Hartl Chris, Zhuang Jiali, Tyler Aaron, Zhou Bing, Wong Emily, Merberg David, Farrell Brad, DeBoever Chris, Bryant Julie, Diogo Dorothée
Rancho BioSciences LLC, San Diego, California, USA.
Genetics and Systems Biology, Takeda Development Center Americas, Inc, San Diego, CA, 92121, USA.
Epigenetics Chromatin. 2024 Jul 16;17(1):21. doi: 10.1186/s13072-024-00545-7.
Cis-regulatory elements (CREs) play a pivotal role in gene expression regulation, allowing cells to serve diverse functions and respond to external stimuli. Understanding CREs is essential for personalized medicine and disease research, as an increasing number of genetic variants associated with phenotypes and diseases overlap with CREs. However, existing databases often focus on subsets of regulatory elements and present each identified instance of element individually, confounding the effort to obtain a comprehensive view. To address this gap, we have created CREdb, a comprehensive database with over 10 million human regulatory elements across 1,058 cell types and 315 tissues harmonized from different data sources. We curated and aligned the cell types and tissues to standard ontologies for efficient data query.

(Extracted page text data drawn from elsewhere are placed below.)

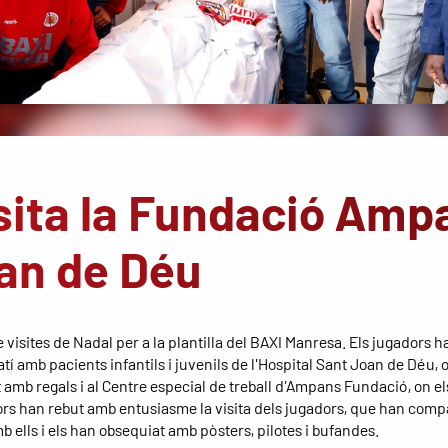
sita la Fundació Amp
oan de Déu
 visites de Nadal per a la plantilla del BAXI Manresa. Els jugadors h
í amb pacients infantils i juvenils de l'Hospital Sant Joan de Déu, 
 amb regals i al Centre especial de treball d'Ampans Fundació, on el
ors han rebut amb entusiasme la visita dels jugadors, que han comp
b ells i els han obsequiat amb pòsters, pilotes i bufandes.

Data from 11 sources were curated and mapped to standard ontological terms. 11,223,434 combined elements are present in the final database, and these were merged into 5,666,240 consensus elements representing the combined ranges of the individual elements informed by their overlap. Each consensus element contains curated metadata including the number of elements supporting it and a hash linking to the source databases. The inferred activity of each consensus element in various cell-type and tissue context is also provided. Examples presented here show the potential utility of CREdb in annotating non-coding genetic variants and informing chromatin accessibility profiling analysis.
We developed CREdb, a comprehensive database of CREs, to simplify the analysis of CREs by providing a unified framework for researchers. CREdb compiles consensus ranges for each element by integrating the information from all instances identified across various source databases. This unified database facilitates the functional annotation of non-coding genetic variants and complements chromatin accessibility profiling analysis. CREdb will serve as an important resource in expanding our knowledge of the epigenome and its role in human diseases.
顺式调控元件(CREs)在基因表达调控中起关键作用,使细胞能够发挥多种功能并对外界刺激做出反应。了解CREs对于个性化医疗和疾病研究至关重要,因为越来越多与表型和疾病相关的基因变异与CREs重叠。然而,现有数据库通常专注于调控元件的子集,并且单独呈现每个已识别的元件实例,这使得难以获得全面的视图。为了填补这一空白,我们创建了CREdb,这是一个综合数据库,包含来自不同数据源的、跨越1058种细胞类型和315种组织的超过1000万个人类调控元件。我们将细胞类型和组织进行整理并与标准本体对齐,以实现高效的数据查询。
对来自11个来源的数据进行了整理并映射到标准本体术语。最终数据库中存在11,223,434个组合元件,这些元件被合并为5,666,240个共有元件,这些共有元件代表了根据其重叠情况得出的各个元件的组合范围。每个共有元件都包含整理后的元数据,包括支持它的元件数量以及指向源数据库的哈希链接。还提供了每个共有元件在各种细胞类型和组织背景下的推断活性。此处给出的示例展示了CREdb在注释非编码基因变异和为染色质可及性分析提供信息方面的潜在用途。
我们开发了CREdb,这是一个全面的CREs数据库,旨在为研究人员提供一个统一的框架,简化CREs的分析。CREdb通过整合来自各种源数据库中识别出的所有实例的信息,为每个元件编制共有范围。这个统一的数据库有助于非编码基因变异的功能注释,并补充染色质可及性分析。CREdb将成为扩展我们对表观基因组及其在人类疾病中作用的认识的重要资源。